Report of the Office of Internal Oversight Services
UN-DESA’s role has been less clearly defined. The Department operates in crowded territory, with responsibility for development shared within the United Nations system with the United Nations Development Programme (UNDP) and a range of specialized agencies. While it has sometimes been described as the United Nations think-tank on economic and social issues, the Department is not the only entity to fill such a role. One area of potential overlap with other entities of the United Nations system is capacity-building.
The Department’s impact is felt the most when it focuses on its areas of greatest strength. What differentiates the Department, and remains the source of its comparative advantage, is its support for the policy and normative work of the intergovernmental bodies, the global scope of its work, its convening power and its role as analyst rather than advocate.
Within such a complex Department, fostering coherence is an ongoing management challenge. Opportunities for cross-divisional collaboration and complementarities have not been fully exploited. Where such opportunities have been seized, the benefits have been acknowledged by staff and stakeholders, but a more systematic approach to the identification of such synergies is needed.
Intellectual leadership was not always supported by effective management practices.
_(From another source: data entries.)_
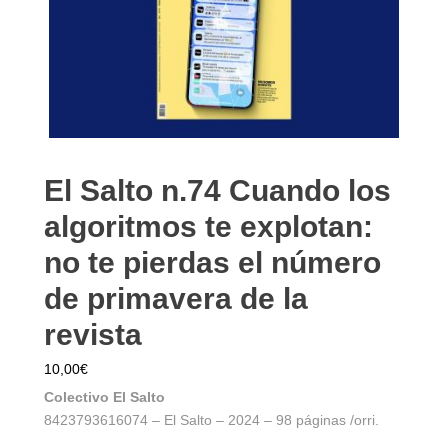
El Salto n.74 Cuando los
algoritmos te explotan:
no te pierdas el número
de primavera de la
revista
10,00
€
Colectivo El Salto
8423793616074 – El Salto – 2024 – 98 páginas /orri.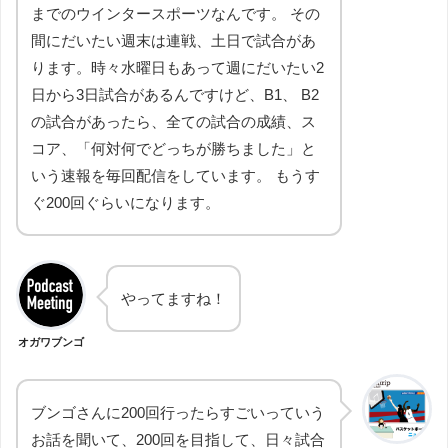
までのウインタースポーツなんです。 その
間にだいたい週末は連戦、土日で試合があ
ります。時々水曜日もあって週にだいたい2
日から3日試合があるんですけど、B1、 B2
の試合があったら、全ての試合の成績、ス
コア、「何対何でどっちが勝ちました」と
いう速報を毎回配信をしています。 もうす
ぐ200回ぐらいになります。
やってますね！
オガワブンゴ
ブンゴさんに200回行ったらすごいっていう
お話を聞いて、200回を目指して、日々試合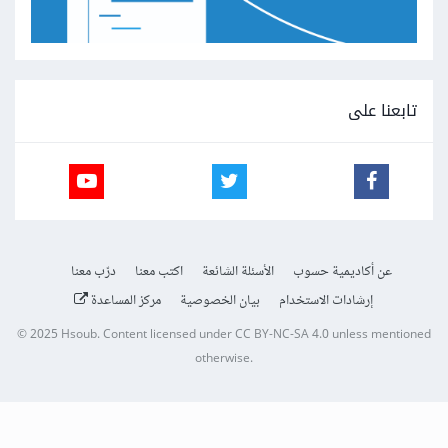
تابعنا على
عن أكاديمية حسوب
الأسئلة الشائعة
اكتب معنا
درّب معنا
إرشادات الاستخدام
بيان الخصوصية
مركز المساعدة
© 2025
Hsoub
.
Content licensed under
CC BY-NC-SA 4.0
unless mentioned
otherwise.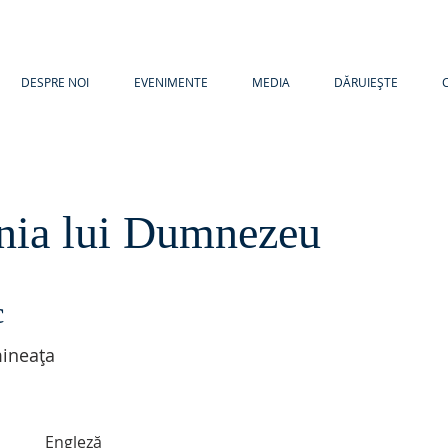
DESPRE NOI
EVENIMENTE
MEDIA
DĂRUIEȘTE
enia lui Dumnezeu
c
ineața
Engleză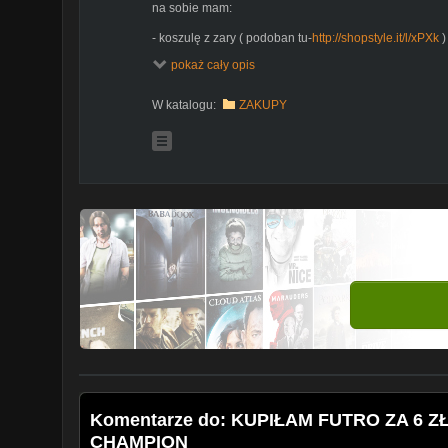
na sobie mam:
- koszulę z zary ( podoban tu-
http://shopstyle.it/l/xPXk
)
- czapkę z zary ( podobna tu-
http://shopstyle.it/l/xPVc
)
pokaż cały opis
-oczy pomalowałam tą paletką (
http://shopstyle.it/l/xP
Kanał Kasi:
https://www.youtube.com/channel/UC_
W katalogu:
ZAKUPY
wpisy z jeansami levis:
-
http://www.ashplumplum.com/2016/06/spodnie-vintage
-
http://www.ashplumplum.com/2017/08/do-czego-zaoz
wpis z futrem:
http://www.ashplumplum.com/2018/01/do
★ WSPÓŁPRACE/COLLAB: ashplumplum@gmail.co
★ INSTAGRAM:
https://www.instagram.com/ashplump
★ BLOG:
http://www.ashplumplum.com
★ SNPACHAT: ashplumplum
★ FACEBOOK:
https://www.facebook.com/ashplumplu
Do zobaczenia w kolejnym filmiku :)
Komentarze do: KUPIŁAM FUTRO ZA 6 Z
CHAMPION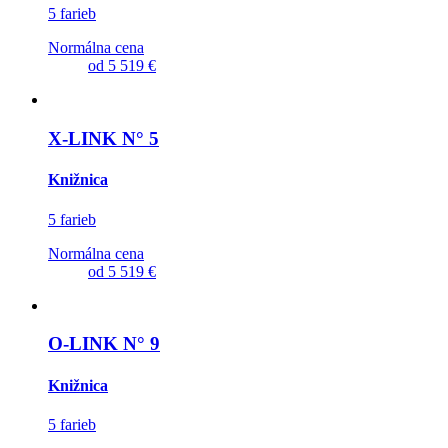
5 farieb
Normálna cena
od
5 519 €
X-LINK N° 5
Knižnica
5 farieb
Normálna cena
od
5 519 €
O-LINK N° 9
Knižnica
5 farieb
Staff concerns about the transparency and consistency of decisions and the quality of consultation and communication within the Department have been noted in previous OIOS reports and were again evident in the current evaluation.
OIOS recommends that the Department of Economic and Social Affairs:
• Further sharpen its strategic focus;
• Improve coordination with partners;
• Develop a Department-wide publication and outreach strategy;
• Strengthen internal coordination and communication.
OIOS also offers the following questions for consideration by the Committee for Programme and Coordination:
• Further clarification of the Department’s mandate on policy coherence and coordination;
• Alternative placement of the post of Assistant-Secretary-General for Policy Coordination and Inter-Agency Affairs;
• Establishment of a “Chief Economist” title.